The Watson for Poirot, often Captain Hastings, who, compared to Poirot was lacking in the "little grey cells," often helped Poirot solve cases simply through his ignorance, as well as providing amusing moments of a great friendship that, nonetheless, often broke down into petty insults and condescension from Poirot to Hastings. Yet the two remain friends, even after Hastings marries and moves to Argentina. Fortunately, Poirot's occasional Watson, Ariadne Oliver, an example of self-insertion, is a nice self-parody of Christie. She has her own detective, a Finn, is poorly organized and slightly scatter-brained while also very interested in women's intuition as a crime-solving method, and her relationship with Poirot always intrigued me for the unlikely compatibility of the pair. Poirot's relationship with her, as well as the Russian countess who Poirot seems to love but never succeeds, are great occasional characters in the oeuvre of Poirot novels and short stories, as well as the one-time appearance of Poirot's brother, Achille, which was likely just Poirot pretending to be someone else. 

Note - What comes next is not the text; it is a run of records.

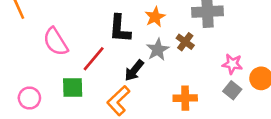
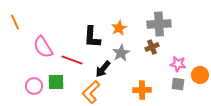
brown cross: (185, 42) -> (152, 47), moved, turned 32
red line: (94, 59) -> (72, 60), turned 70
gray square: (232, 90) -> (178, 84), turned -32
pink circle: (29, 98) -> (34, 86), moved

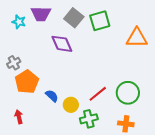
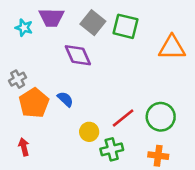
green square: (100, 21) -> (126, 26), turned 30
blue semicircle: (52, 96) -> (65, 99), moved

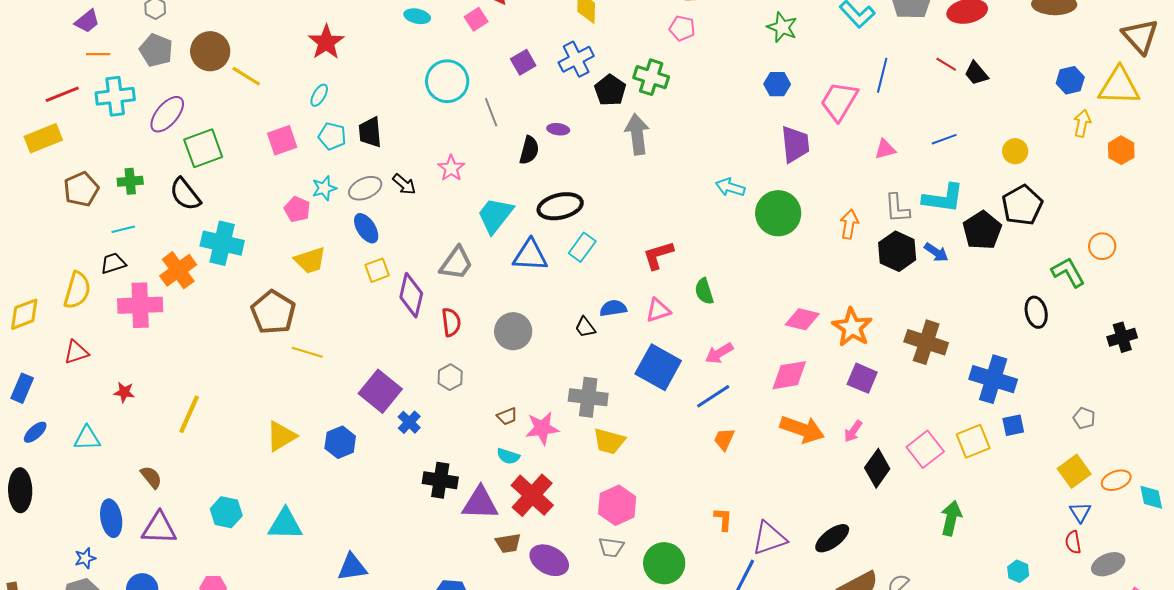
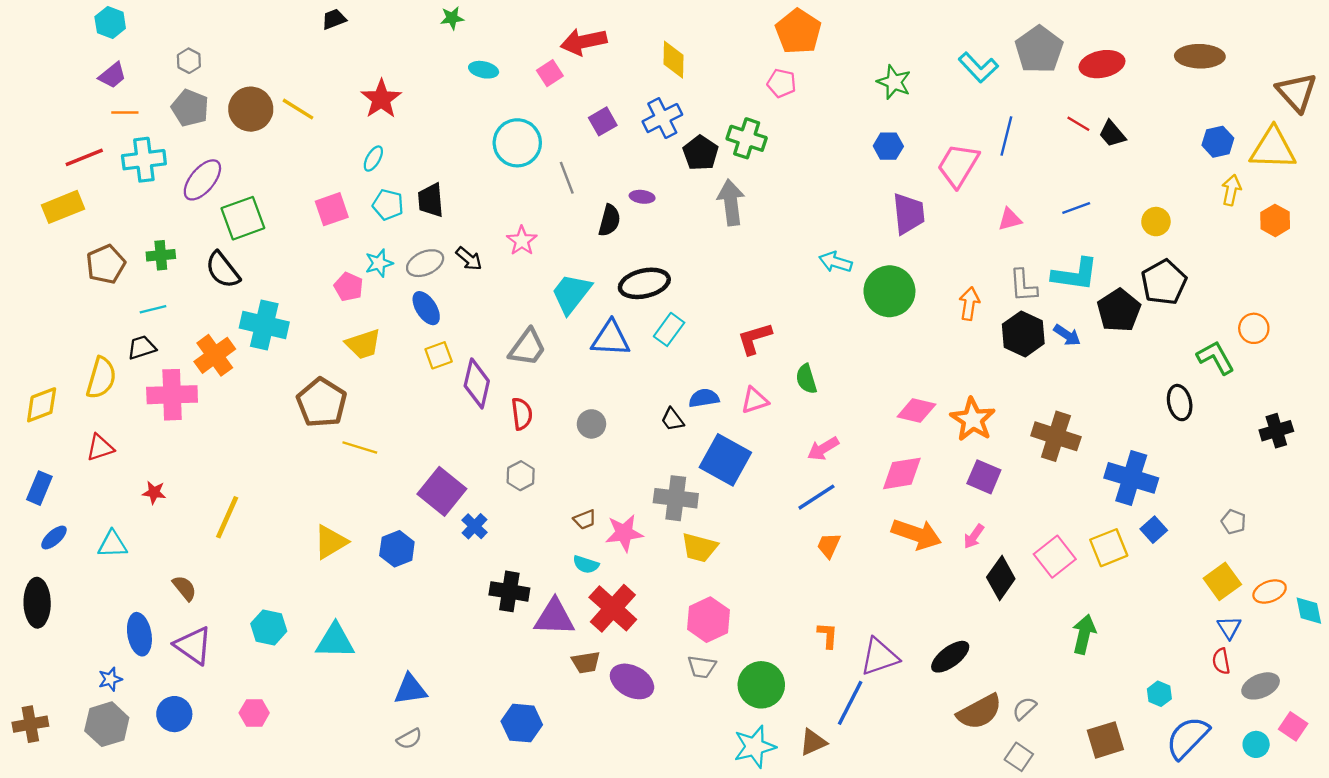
yellow line: (246, 76) -> (298, 109), moved
gray circle: (513, 331) -> (591, 424), size x0.7
blue square: (658, 367) -> (725, 460), moved
blue square: (1013, 425) -> (1154, 530), turned -30
purple triangle: (159, 528) -> (193, 645), turned 33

5. Christie's final greatness is due to her ability to weave complex and compelling characters in several mystery novels while mostly using the detective fiction framework. Yes, she may not be Shakespeare, or writing something that's revolutionary in terms of aesthetics, style, or content, but Christie succeeds for the most part in creating a realistic world, an encapsulation of a real-world event utterly fictional. Somehow, her characters make sense and come together, and the denouement of each mystery novel is normally satisfying, moving, insightful, unexpected, and/or engaging. Her novels can sometimes be successfully solved by the reader before her sleuths uncover the culprit, but usually make it difficult to guess outright, a sign of a well-written whodunit. Overall, her memorable characters, including recurring side characters and the endearing detectives, Marple and Poirot, often interact with interesting suspects, victims, witnesses, and perpetrators who can easily transport the reader to the Caribbean, a train, an airplane, a villa, the streets of London, and the villages of the south of England and, through these other characters, the rest of the world based on themes of love, infidelity, betrayal, trust, greed, and a plethora of human emotions that drive our relationships. For that, I stand by Christie, even if her writing itself is nothing awe-inducing in terms of literary prowess or superb, fantastic prose. If one wants interesting, literary somersaults in detective fiction, check out Ishmael Reed's Mumbo Jumbo and I promise you won't be disappointed, it's a meta-fiction detective tale.